Affirmative ruling would mark the first time a major franchisor would be held responsible for violations at franchisee locations.

March 30, 2015

WASHINGTON – Today a National Labor Relations Board (NLRB) administrative law judge will begin weighing whether McDonald’s Corporation should be responsible for poor working conditions and low pay at its franchise restaurants, writes The Hill.

If the ruling comes out as affirmative, “it would mark the first time that a major franchisor would be found culpable for labor violations at individual chains, following a finding last year by the NLRB’s lead attorney that McDonald’s should be treated as a ‘joint employer,’” writes the news source.

McDonald’s argues it is not a joint employer, contending that independent franchise owners operate the restaurants.  “It’s not going to stop at McDonald’s,” Elizabeth Milito, senior legal counsel of the National Federation of Independent Business (NFIB), told the news source. “This is really an assault on the entire franchise business model."
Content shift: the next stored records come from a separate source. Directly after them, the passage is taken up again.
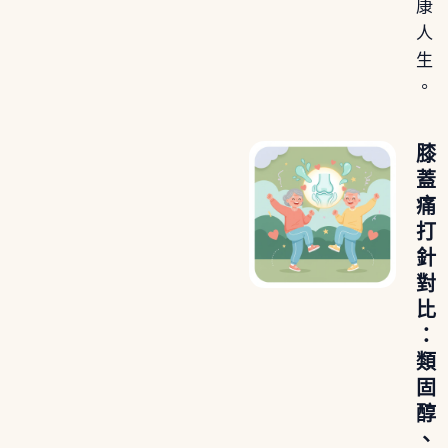
康
人
生
。
膝
蓋
痛
打
針
對
比
：
類
固
醇
、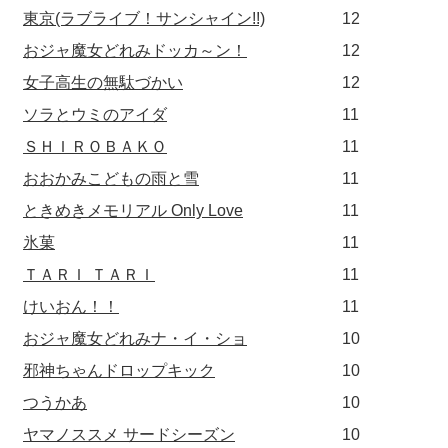
東京(ラブライブ！サンシャイン!!)
12
おジャ魔女どれみドッカ～ン！
12
女子高生の無駄づかい
12
ソラとウミのアイダ
11
ＳＨＩＲＯＢＡＫＯ
11
おおかみこどもの雨と雪
11
ときめきメモリアル Only Love
11
氷菓
11
ＴＡＲＩ ＴＡＲＩ
11
けいおん！！
11
おジャ魔女どれみナ・イ・ショ
10
邪神ちゃんドロップキック
10
つうかあ
10
ヤマノススメ サードシーズン
10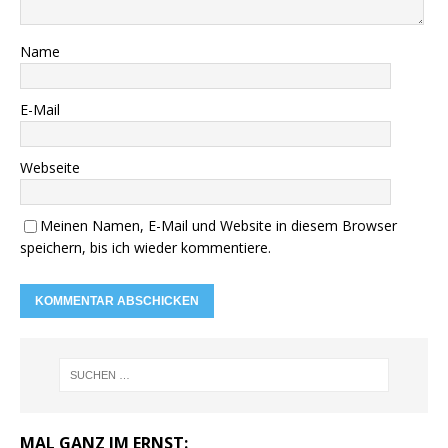
Name
E-Mail
Webseite
Meinen Namen, E-Mail und Website in diesem Browser
speichern, bis ich wieder kommentiere.
MAL GANZ IM ERNST: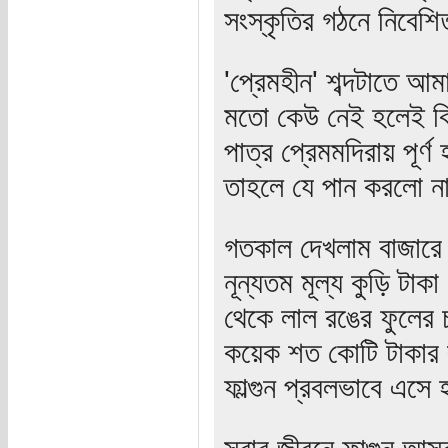
সংস্কৃতির গঠনে নিবেশ
'প্রেমহীন' শব্দটাতে 
মতো কেউ নেই হলেই কি 
পাত্র প্রেমমদিরায় পূর
তাহলে যে পান করলো না 
গতকাল দেখলাম বাজারে 
নূন্যতম মূল্য কুড়ি টাকা
থেকে লাল রঙের ফুলের চ
কয়েক শত কোটি টাকার ব
ফাল্গুন প্রবলভাবে এসে
সবার জীবনে ফাল্গুন আ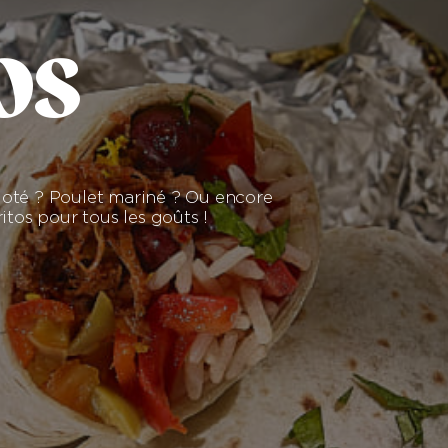
OS
oté ? Poulet mariné ? Ou encore
tos pour tous les goûts !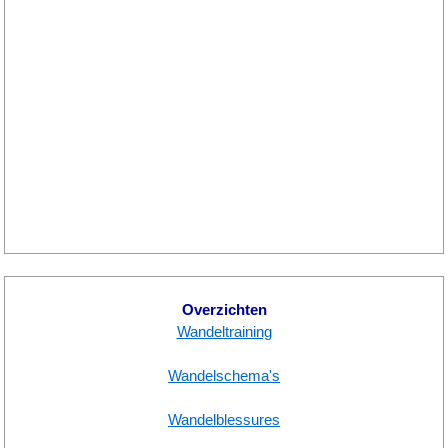
Overzichten
Wandeltraining
Wandelschema's
Wandelblessures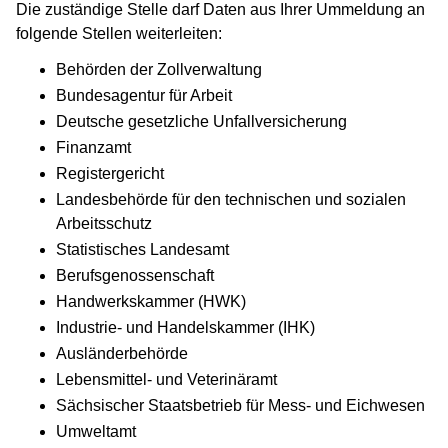
Die zuständige Stelle darf Daten aus Ihrer Ummeldung an
folgende Stellen weiterleiten:
Behörden der Zollverwaltung
Bundesagentur für Arbeit
Deutsche gesetzliche Unfallversicherung
Finanzamt
Registergericht
Landesbehörde für den technischen und sozialen
Arbeitsschutz
Statistisches Landesamt
Berufsgenossenschaft
Handwerkskammer (HWK)
Industrie- und Handelskammer (IHK)
Ausländerbehörde
Lebensmittel- und Veterinäramt
Sächsischer Staatsbetrieb für Mess- und Eichwesen
Umweltamt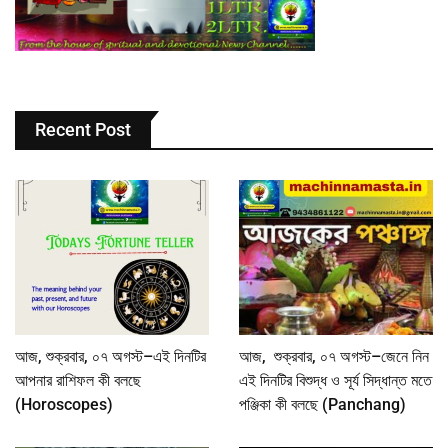
Recent Post
আজ, শুক্রবার, ০৭ অগস্ট–এই দিনটির
আজ, শুক্রবার, ০৭ অগস্ট–জেনে নিন
আপনার রাশিফল কী বলছে
এই দিনটির বিশুদ্ধ ও সূর্য সিদ্ধান্ত মতে
(Horoscopes)
পঞ্জিকা কী বলছে (Panchang)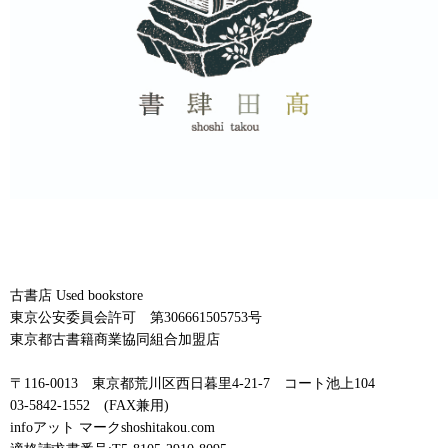
古書店 Used bookstore
東京公安委員会許可 第306661505753号
東京都古書籍商業協同組合加盟店
〒116-0013 東京都荒川区西日暮里4-21-7 コート池上104
03-5842-1552 (FAX兼用)
infoアット マークshoshitakou.com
McDonald’s says the NLRB is “mirroring the union’s position” and targeting the company. “As we have said previously, the National Labor Relations Board’s decision to involve McDonald’s in its actions against our independent franchisees improperly strikes at the heart of the franchise system — a system that creates economic opportunity, jobs and income for thousands of business owners and their employees across the country,” the company said in a statement.

The Hill states that McDonald’s says it does not get involved in the day-to-day operations at franchise restaurants, noting in a statement that the company does not “direct or co-determine the hiring, termination, wages, hours, or any other essential terms and conditions of employment of our franchisees’ employees — which are the well-established criteria governing the definition of a ‘joint employer.’”

In 2014, Richard Griffin, NLRB general counsel, said he would hold McDonald’s corporation jointly responsible for the actions of its franchises. In December, he followed up by issuing 19 complaints against McDonald’s, and the complaints will begin being considered today at hearings in New York, Los Angeles and Chicago, notes the news source.

The resulting decision could then be appealed to the NLRB’s five-member board in a case that would move next to the federal courts and could eventually be decided by the Supreme Court.

“I think all businesses should recognize this is bigger than a McDonald’s problem,” Michael Lotito, an employment and labor attorney and co-chairman of Littler Mendelson's conservative Workplace Policy Institute, told The Hill, adding, “The labor board is embarking on a process that fundamentally redefines who an employer is and who an employee is.”